Я уже не говорю о карнавальной культуре, одно упоминание которой стало в наше время признаком хорошего тона. Работают целые проекты, посвященные, например, перформативности средневекового карнавального действа. Утонченные европейские дамы пишут статьи об «эстетике обсценного (т. е. непристойного) жеста».
«Обсценный жест» при этом уже не имеет почти никакого отношения к породившей его базовой реальности; он становится своим собственным симулякром, функционирующим исключительно в мире чистых культурологических моделей. Как бы себя почувствовали эти дамы, окунись они вдруг в настоящую «стихию народного праздника»? Как бы построили семиотическую концепцию обсценных перформансов, если бы «актанты» стали реально предъявлять им свои голые вонючие зады?
Оперирование эстетическими категориями типа карнавальное™ стало возможным только благодаря своего рода сублимации, которую вульгарное массовое действо получило в романе Рабле «Гаргантюа и Пантагрюэль» и – шире – в литературе XV-XVI веков. Я, безусловно, многое упрощаю при таком заявлении, но, тем не менее, базовая идея верна. Этот голый средневековый зад интересен современному интеллектуалу не как таковой, а через призму поэтизирующей многовековой интерпретации, от Рабле до Бахтина. Не будь этой «окультуривающей» поэтизации, он никогда бы не всплыл на поверхность актуальной культурологии.
Тенденция к интегрированию «народного» пласта в «ученый» циклична и повторяется во всех странах, из века в век. В определенные моменты развития собственные ресурсы интеллектуальной культуры оскудевают, и она обращается за новым вдохновением к низовым, вульгарным слоям. Классический пример – «Камаринская» Глинки, «яркая и поэтичная картина народной жизни, исполненная шутливого озорства». За основу взят «гадкий», площадной мотив «Ой ты, сукин сын, камаринский мужик» («эта апофеоза пьянства», как говорит Фома Фомич в «Селе Степанчикове и его обитателях» Достоевского) – и это в эпоху владычества сладкой итальянской оперы. Однако в итоге – «русское скерцо, глубоко раскрывающее национальный характер».
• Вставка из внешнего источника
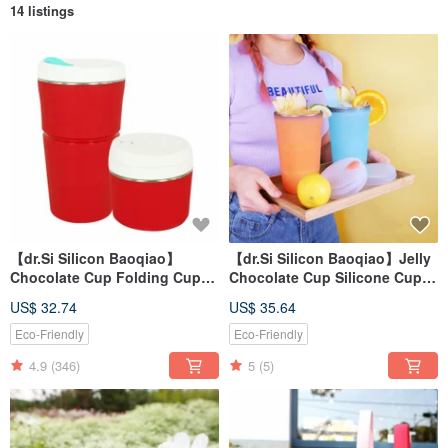
14 listings
【dr.Si Silicon Baoqiao】
【dr.Si Silicon Baoqiao】Jelly
Chocolate Cup Folding Cup
Chocolate Cup Silicone Cup
Silicone Cup
Folding Cup Environmental
US$ 32.74
US$ 35.64
Cup
Eco-Friendly
Eco-Friendly
4.9
(346)
5
(5)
Наше время не является исключением из общего правила.
Я, конечно, не призываю писателей-постмодернистов засесть за изготовление «бульварных романов хорошего качества с целью воспитания общественного вкуса». Воспитание общественного вкуса, на мой взгляд, всегда было и будет занятием безнадежным. Говорить о его падении в наше время смешно: и сто, и двести лет назад наблюдалась та же картина. Приведу в пример красноречивый лубок «Концерт итальянской труппы» из альбома «Русские народные картинки и гулянья» середины XIX века. На нем купеческая пара уходит с концерта, а подпись под картинкой (не содержащая знаков препинания) гласит: «Пойдем-ка домой Фекла Кузминишна что за музыка даром деньги я отдал словно собаки воют перед покойником то ли дело наш Ванька на балалайке учинет так за живое и захватывает». Широкие массы всегда тяготеют к самым простым и понятным формам современной им народной культуры. И поделать с этим ничего нельзя.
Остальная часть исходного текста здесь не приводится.